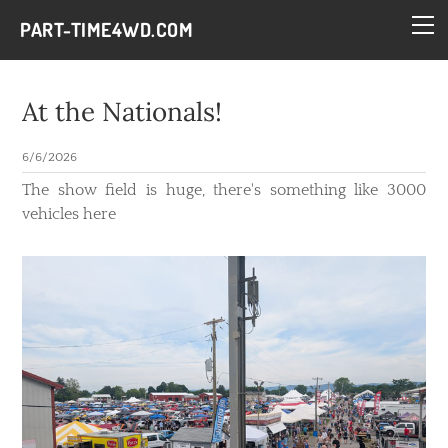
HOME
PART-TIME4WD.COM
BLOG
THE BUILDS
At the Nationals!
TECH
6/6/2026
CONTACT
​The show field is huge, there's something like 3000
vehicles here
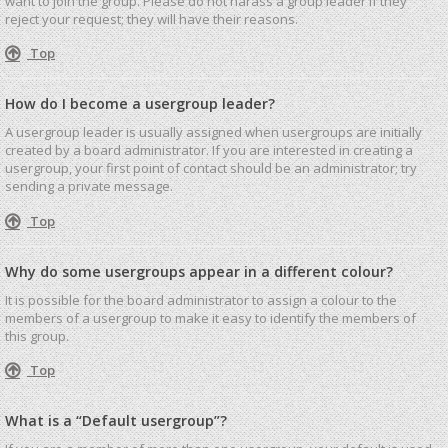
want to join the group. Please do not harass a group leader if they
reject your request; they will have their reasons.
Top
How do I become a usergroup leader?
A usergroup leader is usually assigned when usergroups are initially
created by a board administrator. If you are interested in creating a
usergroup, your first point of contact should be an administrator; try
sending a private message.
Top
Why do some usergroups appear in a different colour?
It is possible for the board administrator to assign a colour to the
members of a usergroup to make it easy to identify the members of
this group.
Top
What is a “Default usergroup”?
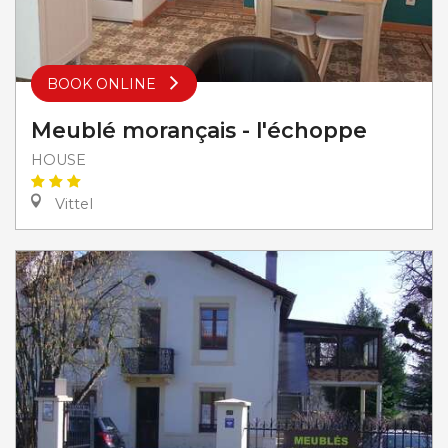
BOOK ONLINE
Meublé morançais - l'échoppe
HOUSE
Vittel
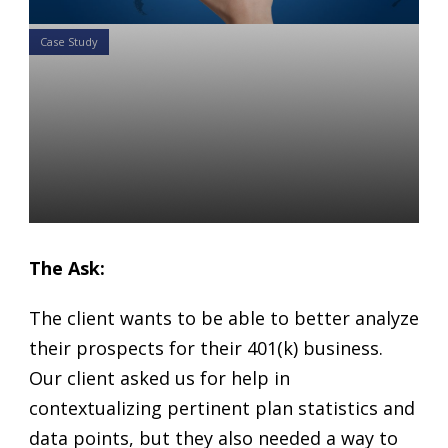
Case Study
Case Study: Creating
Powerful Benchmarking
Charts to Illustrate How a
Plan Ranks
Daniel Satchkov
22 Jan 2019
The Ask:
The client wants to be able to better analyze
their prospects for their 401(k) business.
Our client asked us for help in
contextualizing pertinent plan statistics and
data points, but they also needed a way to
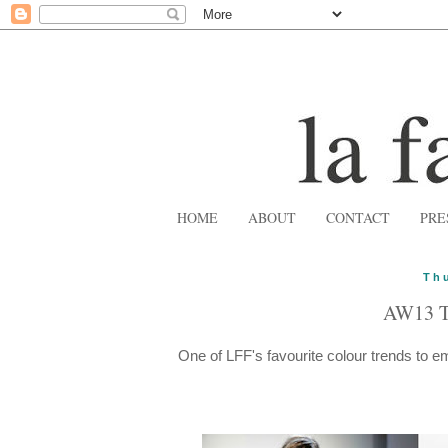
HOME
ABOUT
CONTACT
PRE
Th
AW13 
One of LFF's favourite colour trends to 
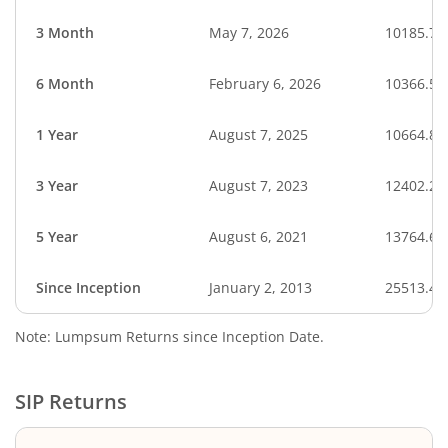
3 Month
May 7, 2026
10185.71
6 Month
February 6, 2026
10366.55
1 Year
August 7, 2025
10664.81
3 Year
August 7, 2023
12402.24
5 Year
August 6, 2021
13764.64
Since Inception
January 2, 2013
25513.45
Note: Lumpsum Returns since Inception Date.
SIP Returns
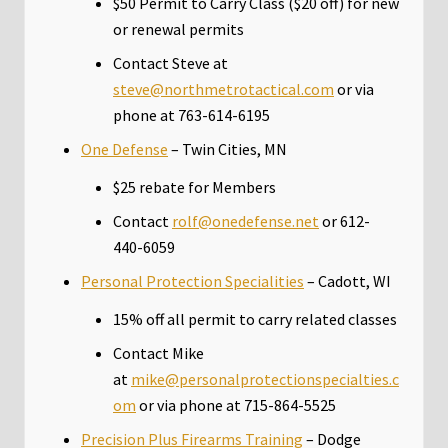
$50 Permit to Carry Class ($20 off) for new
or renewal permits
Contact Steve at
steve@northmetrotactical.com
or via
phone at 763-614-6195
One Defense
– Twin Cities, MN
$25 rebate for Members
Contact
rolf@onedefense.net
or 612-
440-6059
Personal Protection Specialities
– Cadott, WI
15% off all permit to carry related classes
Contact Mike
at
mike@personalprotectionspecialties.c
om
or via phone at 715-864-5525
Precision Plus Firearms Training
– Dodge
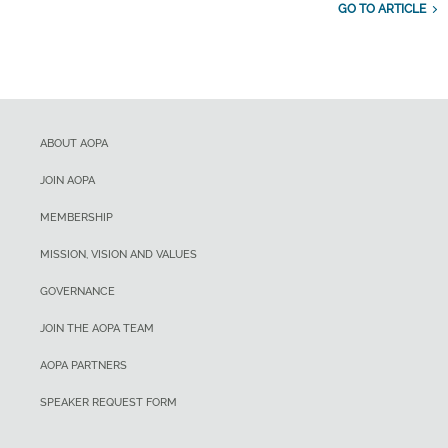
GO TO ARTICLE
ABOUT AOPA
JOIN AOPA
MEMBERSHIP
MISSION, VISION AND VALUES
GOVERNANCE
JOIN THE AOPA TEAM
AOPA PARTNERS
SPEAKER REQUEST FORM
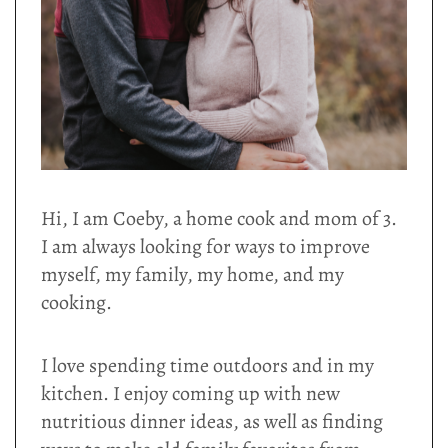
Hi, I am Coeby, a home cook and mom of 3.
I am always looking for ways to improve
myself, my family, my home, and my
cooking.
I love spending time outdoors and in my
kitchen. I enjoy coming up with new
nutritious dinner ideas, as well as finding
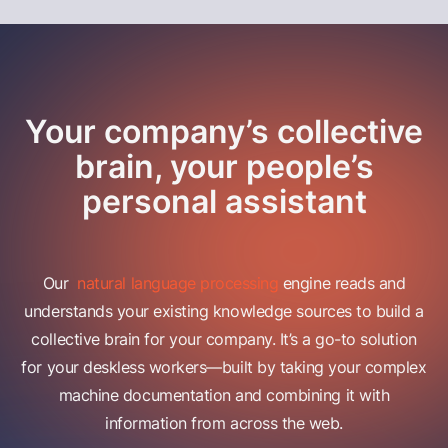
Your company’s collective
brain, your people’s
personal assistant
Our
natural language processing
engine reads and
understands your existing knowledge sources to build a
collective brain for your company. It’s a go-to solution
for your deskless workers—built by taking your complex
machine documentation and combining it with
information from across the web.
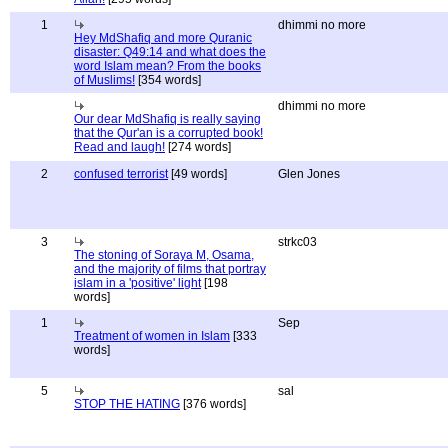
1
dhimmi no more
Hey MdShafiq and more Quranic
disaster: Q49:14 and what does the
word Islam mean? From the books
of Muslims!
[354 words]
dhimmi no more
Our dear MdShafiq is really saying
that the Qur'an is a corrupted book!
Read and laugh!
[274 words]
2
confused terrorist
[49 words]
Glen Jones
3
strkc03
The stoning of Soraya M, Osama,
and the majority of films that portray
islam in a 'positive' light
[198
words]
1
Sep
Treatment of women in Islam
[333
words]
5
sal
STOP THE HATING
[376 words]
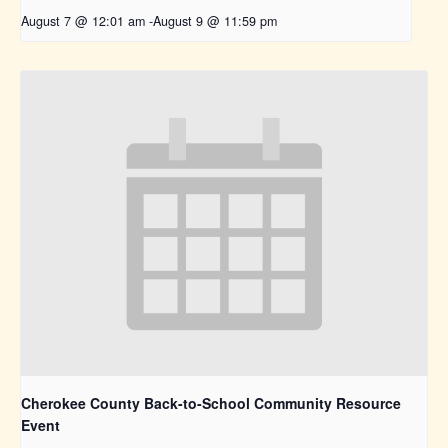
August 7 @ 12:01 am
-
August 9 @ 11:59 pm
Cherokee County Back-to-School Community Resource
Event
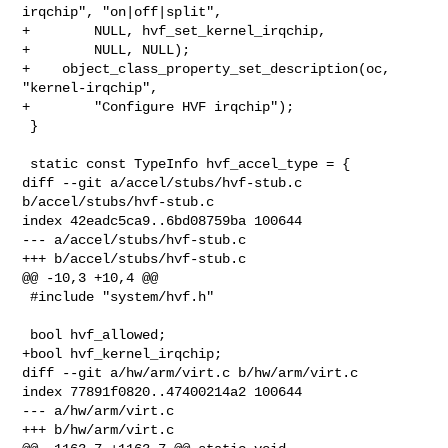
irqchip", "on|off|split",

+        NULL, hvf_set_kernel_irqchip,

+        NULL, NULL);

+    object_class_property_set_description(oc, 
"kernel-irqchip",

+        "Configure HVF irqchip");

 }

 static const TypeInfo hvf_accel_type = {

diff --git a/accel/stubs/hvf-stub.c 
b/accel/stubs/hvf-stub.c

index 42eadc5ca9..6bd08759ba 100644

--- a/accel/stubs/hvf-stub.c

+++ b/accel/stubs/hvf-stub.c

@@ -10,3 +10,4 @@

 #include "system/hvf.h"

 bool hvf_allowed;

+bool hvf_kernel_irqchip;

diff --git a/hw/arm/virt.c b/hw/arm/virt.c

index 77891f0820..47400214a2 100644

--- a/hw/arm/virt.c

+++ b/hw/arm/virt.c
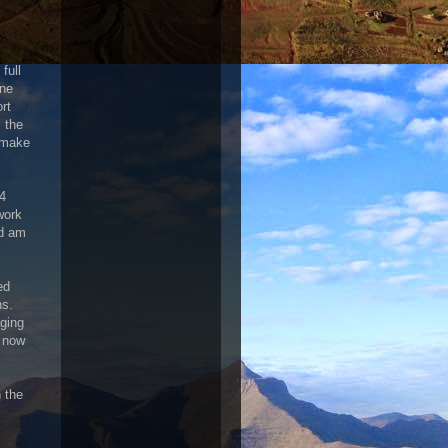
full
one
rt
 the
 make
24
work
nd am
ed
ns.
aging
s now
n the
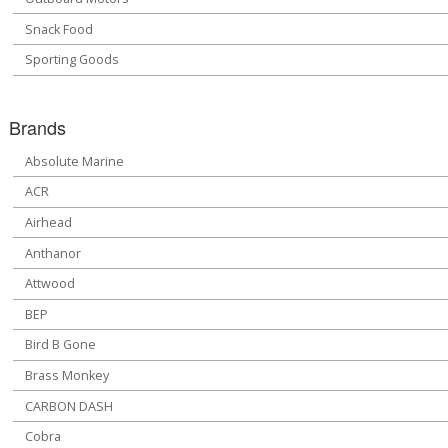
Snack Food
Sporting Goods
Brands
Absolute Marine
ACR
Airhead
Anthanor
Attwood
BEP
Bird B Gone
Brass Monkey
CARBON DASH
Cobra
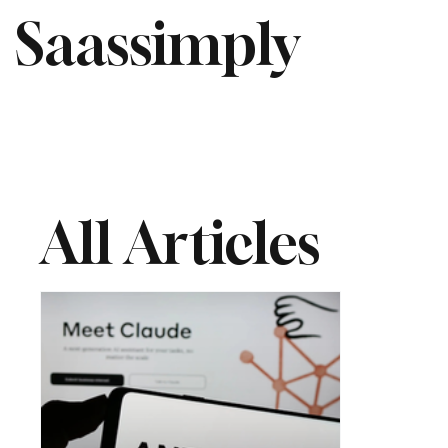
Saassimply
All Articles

-=-=-=-=-

The aim is an exact repeat of the entire listing, stripped of pictures.

▶ [Problem solution]:
HOME
PART-TIME4WD.COM
BLOG
THE BUILDS
At the Nationals!
TECH
6/6/2026
CONTACT
​The show field is huge, there's something like 3000
vehicles here
want to join the group. Please do not harass a group leader if they
reject your request; they will have their reasons.
Top
How do I become a usergroup leader?
A usergroup leader is usually assigned when usergroups are initially
created by a board administrator. If you are interested in creating a
usergroup, your first point of contact should be an administrator; try
sending a private message.
Top
Why do some usergroups appear in a different colour?
It is possible for the board administrator to assign a colour to the
members of a usergroup to make it easy to identify the members of
this group.
Top
What is a “Default usergroup”?
BOOK ONLINE
Meublé morançais - l'échoppe
HOUSE
Vittel
Case Study
Case Study: Creating
Powerful Benchmarking
Charts to Illustrate How a
Plan Ranks
Daniel Satchkov
22 Jan 2019
The Ask:
The client wants to be able to better analyze
their prospects for their 401(k) business.
Our client asked us for help in
contextualizing pertinent plan statistics and
data points, but they also needed a way to
HOME
ABOUT
CONTACT
PRE
Th
AW13 
One of LFF's favourite colour trends to 
3 Month
May 7, 2026
10185.71
6 Month
February 6, 2026
10366.55
1 Year
August 7, 2025
10664.81
3 Year
August 7, 2023
12402.24
5 Year
August 6, 2021
13764.64
Since Inception
January 2, 2013
25513.45
Note: Lumpsum Returns since Inception Date.
SIP Returns
$50 Permit to Carry Class ($20 off) for new
or renewal permits
Contact Steve at
steve@northmetrotactical.com
or via
phone at 763-614-6195
One Defense
– Twin Cities, MN
$25 rebate for Members
Contact
rolf@onedefense.net
or 612-
440-6059
Personal Protection Specialities
– Cadott, WI
15% off all permit to carry related classes
Contact Mike
at
mike@personalprotectionspecialties.c
om
or via phone at 715-864-5525
Precision Plus Firearms Training
– Dodge
GO TO ARTICLE
ABOUT AOPA
JOIN AOPA
MEMBERSHIP
MISSION, VISION AND VALUES
GOVERNANCE
JOIN THE AOPA TEAM
AOPA PARTNERS
SPEAKER REQUEST FORM
Hi, I am Coeby, a home cook and mom of 3.
I am always looking for ways to improve
myself, my family, my home, and my
cooking.
I love spending time outdoors and in my
kitchen. I enjoy coming up with new
nutritious dinner ideas, as well as finding
Your company’s collective
brain, your people’s
personal assistant
Our
natural language processing
engine reads and
understands your existing knowledge sources to build a
collective brain for your company. It’s a go-to solution
for your deskless workers—built by taking your complex
machine documentation and combining it with
information from across the web.
1
dhimmi no more
Hey MdShafiq and more Quranic
disaster: Q49:14 and what does the
word Islam mean? From the books
of Muslims!
[354 words]
dhimmi no more
Our dear MdShafiq is really saying
that the Qur'an is a corrupted book!
Read and laugh!
[274 words]
2
confused terrorist
[49 words]
Glen Jones
3
strkc03
The stoning of Soraya M, Osama,
and the majority of films that portray
islam in a 'positive' light
[198
words]
1
Sep
Treatment of women in Islam
[333
words]
5
sal
STOP THE HATING
[376 words]
August 7 @ 12:01 am
-
August 9 @ 11:59 pm
Cherokee County Back-to-School Community Resource
Event
irqchip", "on|off|split",

+        NULL, hvf_set_kernel_irqchip,

+        NULL, NULL);

+    object_class_property_set_description(oc, 
"kernel-irqchip",

+        "Configure HVF irqchip");

 }

 static const TypeInfo hvf_accel_type = {

diff --git a/accel/stubs/hvf-stub.c 
b/accel/stubs/hvf-stub.c

index 42eadc5ca9..6bd08759ba 100644

--- a/accel/stubs/hvf-stub.c

+++ b/accel/stubs/hvf-stub.c

@@ -10,3 +10,4 @@

 #include "system/hvf.h"

 bool hvf_allowed;

+bool hvf_kernel_irqchip;

diff --git a/hw/arm/virt.c b/hw/arm/virt.c

index 77891f0820..47400214a2 100644

--- a/hw/arm/virt.c

+++ b/hw/arm/virt.c
full
one
rt
 the
 make
24
work
nd am
ed
ns.
aging
s now
n the
Snack Food
Sporting Goods
Brands
Absolute Marine
ACR
Airhead
Anthanor
Attwood
BEP
Bird B Gone
Brass Monkey
CARBON DASH
Cobra
Saassimply
All Articles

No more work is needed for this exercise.